Ilhan Kekec was sentenced to two-and-a-half years in prison when he appeared at Isleworth Crown Court for sentencing on Monday 18 March.
He was also disqualified as a company director for three years.
Kekec had denied charges of fraud by false representation and failing to notify creditors of a voluntary strike-off but was found guilty by a jury in December 2023.
Julie Barnes, Chief Investigator at the Insolvency Service, said:
Ilhan Kekec saw an opportunity in the early weeks of the pandemic to receive a Covid loan which he never intended to repay.
His actions were thoroughly dishonest and at no point did he ever own up to his crimes.
He will now have the chance to reflect on his behaviour from behind bars.
Kekec, of Abbotts Drive, Waltham Abbey, Essex, applied for a £30,000 Bounce Back Loan in May 2020, falsely claiming the turnover of this Hizirali Ltd business was £125,000.

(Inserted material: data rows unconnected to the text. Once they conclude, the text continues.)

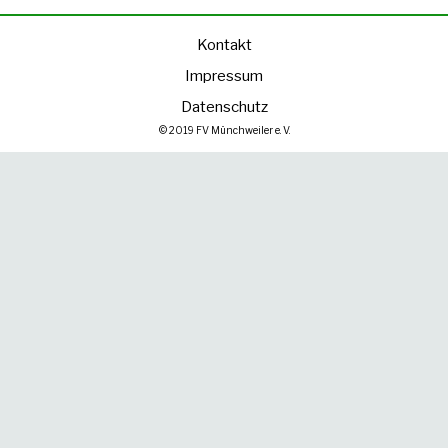
Kontakt
Impressum
Datenschutz
© 2019 FV Münchweiler e. V.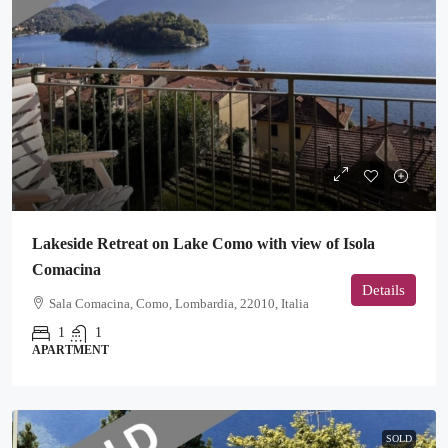
Lakeside Retreat on Lake Como with view of Isola
Comacina
Details
Sala Comacina, Como, Lombardia, 22010, Italia
1
1
APARTMENT
SOLD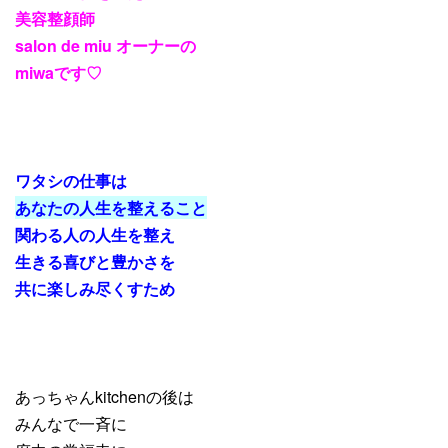
美容整顔師
salon de miu オーナーの
miwaです♡
ワタシの仕事は
あなたの人生を整えること
関わる人の人生を整え
生きる喜びと豊かさを
共に楽しみ尽くすため
あっちゃんkitchenの後は
みんなで一斉に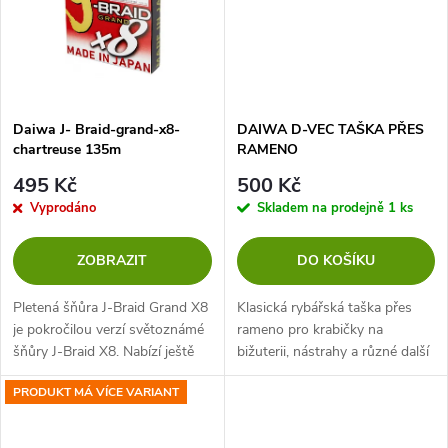
ů
ů
Daiwa J- Braid-grand-x8-
DAIWA D-VEC TAŠKA PŘES
chartreuse 135m
RAMENO
495 Kč
500 Kč
Vyprodáno
Skladem na prodejně
1 ks
ZOBRAZIT
DO KOŠÍKU
Pletená šňůra J-Braid Grand X8
Klasická rybářská taška přes
je pokročilou verzí světoznámé
rameno pro krabičky na
šňůry J-Braid X8. Nabízí ještě
bižuterii, nástrahy a různé další
větší odolnost a spolehlivost při
vybavení. Hlavní přihrádka
PRODUKT MÁ VÍCE VARIANT
rybolovu a zdolávání vašeho
(30x15cm) nabízí prostor až
úlovku. U nové Grand...
pro 3 krabičky. Tři malé přední...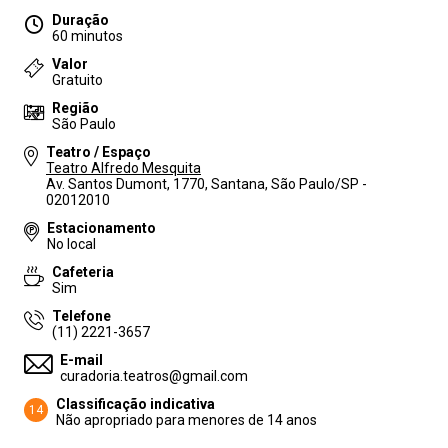
Duração
60 minutos
Valor
Gratuito
Região
São Paulo
Teatro / Espaço
Teatro Alfredo Mesquita
Av. Santos Dumont, 1770, Santana, São Paulo/SP -
02012010
Estacionamento
No local
Cafeteria
Sim
Telefone
(11) 2221-3657
E-mail
curadoria.teatros@gmail.com
Classificação indicativa
14
Não apropriado para menores de 14 anos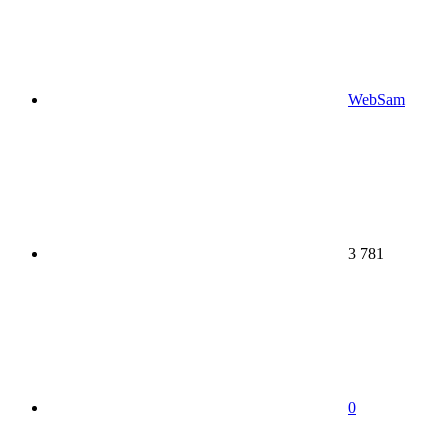
WebSam
3 781
0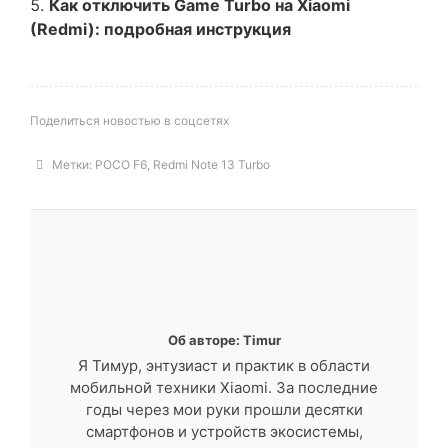
Как отключить Game Turbo на Xiaomi
(Redmi): подробная инструкция
Поделиться новостью в соцсетях
Метки:
POCO F6
,
Redmi Note 13 Turbo
Об авторе: Timur
Я Тимур, энтузиаст и практик в области
мобильной техники Xiaomi. За последние
годы через мои руки прошли десятки
смартфонов и устройств экосистемы,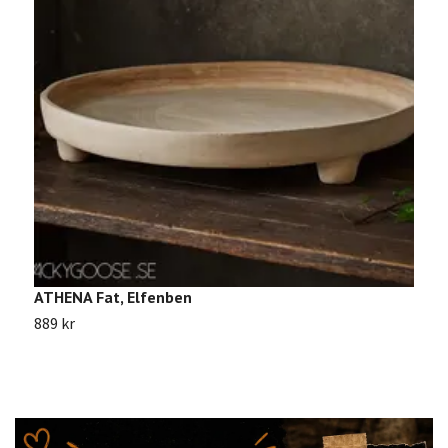
ATHENA Fat, Elfenben
M
889 kr
9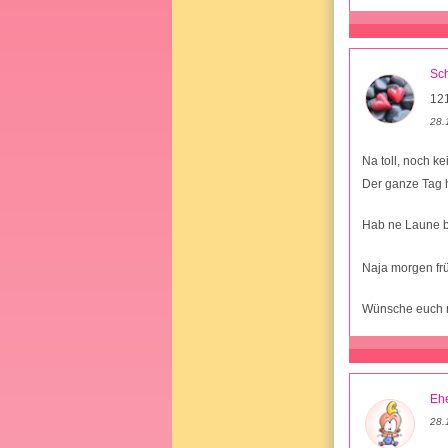
Sc
12
28.
Na toll, noch k
Der ganze Tag 
Hab ne Laune b
Naja morgen frü
Wünsche euch n
Ehe
28.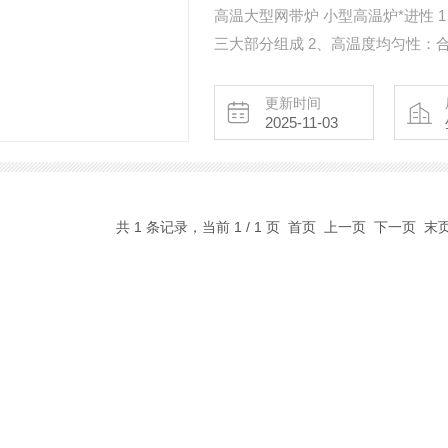
高温大型网带炉 小型高温炉*进性
三大部分组成 2、高温度均匀性：
性控制在±5℃以内 3、多气氛：适
度：采用进口控温仪表，控温精度可
更新时间
2025-11-03
共 1 条记录，当前 1 / 1 页 首页 上一页 下一页 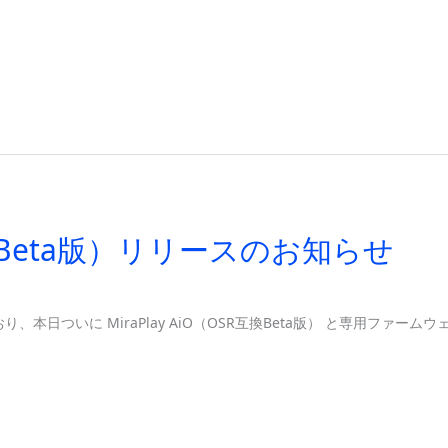
R互換Beta版）リリースのお知らせ
いに MiraPlay AiO（OSR互換Beta版） と専用ファームウェアを公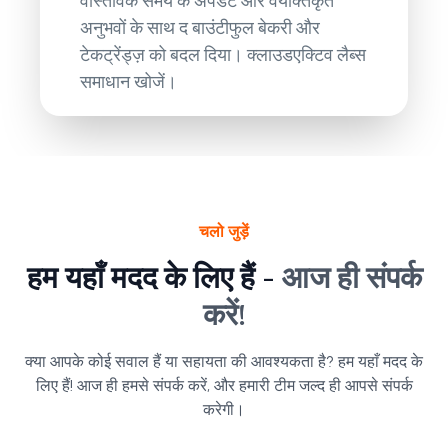
वास्तविक समय के अपडेट और वैयक्तिकृत
अनुभवों के साथ द बाउंटीफुल बेकरी और
टेकट्रेंड्ज़ को बदल दिया। क्लाउडएक्टिव लैब्स
समाधान खोजें।
चलो जुड़ें
हम यहाँ मदद के लिए हैं -
आज ही संपर्क
करें!
क्या आपके कोई सवाल हैं या सहायता की आवश्यकता है? हम यहाँ मदद के
लिए हैं! आज ही हमसे संपर्क करें, और हमारी टीम जल्द ही आपसे संपर्क
करेगी।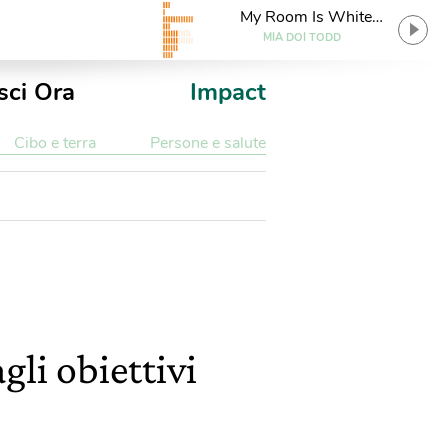
My Room Is White
(Dungen Remix)
MIA DOI TODD
sci Ora
Impact
Cibo e terra
Persone e salute
gli obiettivi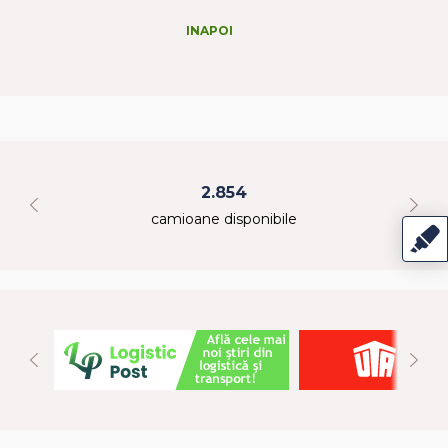
INAPOI
2.854
camioane disponibile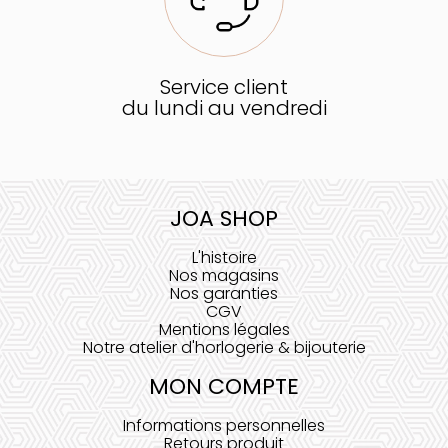
Service client
du lundi au vendredi
JOA SHOP
L'histoire
Nos magasins
Nos garanties
CGV
Mentions légales
Notre atelier d'horlogerie & bijouterie
MON COMPTE
Informations personnelles
Retours produit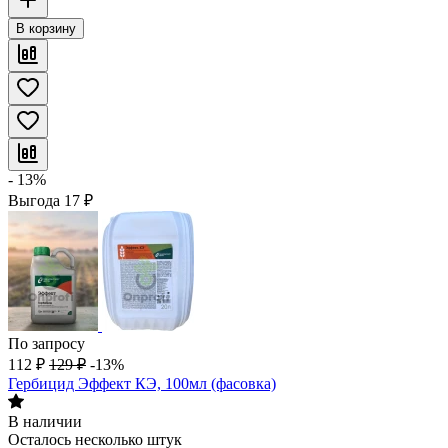
В корзину
- 13%
Выгода
17
₽
По запросу
112
₽
129
₽
-13%
Гербицид Эффект КЭ, 100мл (фасовка)
В наличии
Осталось несколько штук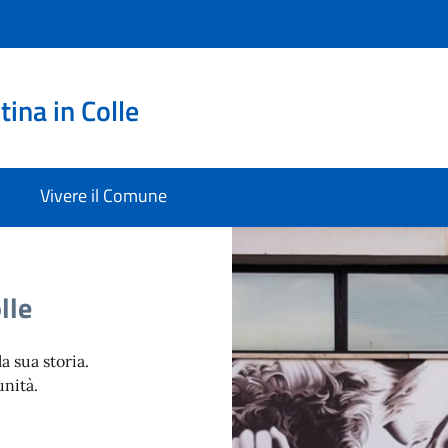
ina in Colle
Vivere il Comune
lle
la sua storia.
nità.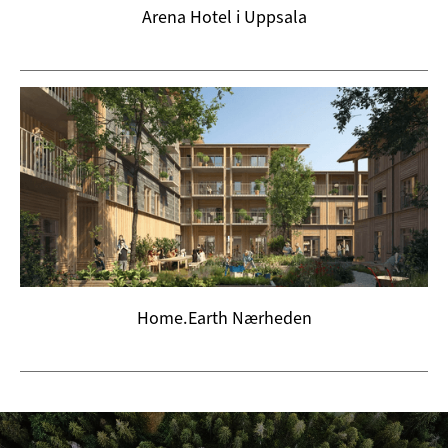
Arena Hotel i Uppsala
Home.Earth Nærheden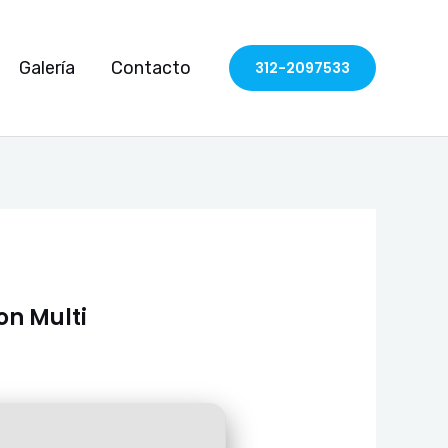
Galería
Contacto
312-2097533
on Multi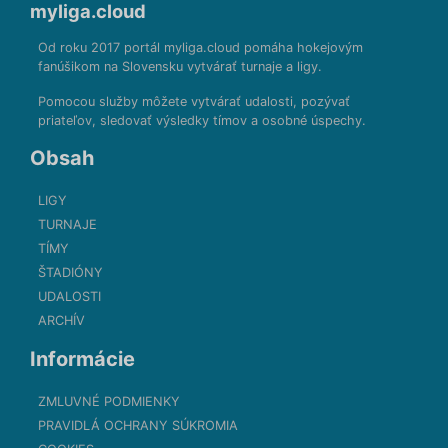
myliga.cloud
Od roku 2017 portál myliga.cloud pomáha hokejovým
fanúšikom na Slovensku vytvárať turnaje a ligy.
Pomocou služby môžete vytvárať udalosti, pozývať
priateľov, sledovať výsledky tímov a osobné úspechy.
Obsah
LIGY
TURNAJE
TÍMY
ŠTADIÓNY
UDALOSTI
ARCHÍV
Informácie
ZMLUVNÉ PODMIENKY
PRAVIDLÁ OCHRANY SÚKROMIA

Hizirali was set up by Kekec to run the Derwish Kebab Restaurant inside the food court of the East Shopping Centre on Green Street, Forest Gate, London.
Kekec had traded for three years through Helosh Ltd as the Derwish Restaurant on St Albans Road, Watford, before opening this second restaurant.
However, his new venture only traded for three weeks before the Covid lockdown, and he was unable to open during that period.
Kekec withdrew the Bounce Back Loan money in cash and later admitted to Insolvency Service investigators that he spent the funds on clearing personal debts.
He applied to dissolve his company in June 2020, claiming it was no longer economically viable for him to run the restaurant.
However, he deliberately failed in his statutory duty to inform his creditors within seven days of his voluntary strike-off application with Companies House.
Kekec was sentenced to two-and-a-half years each for two counts of fraud by false representation, and two years and four months respectively for offences under the Companies Act, with the sentences to run concurrently.
He is now subject to confiscation proceedings which have been scheduled for this year.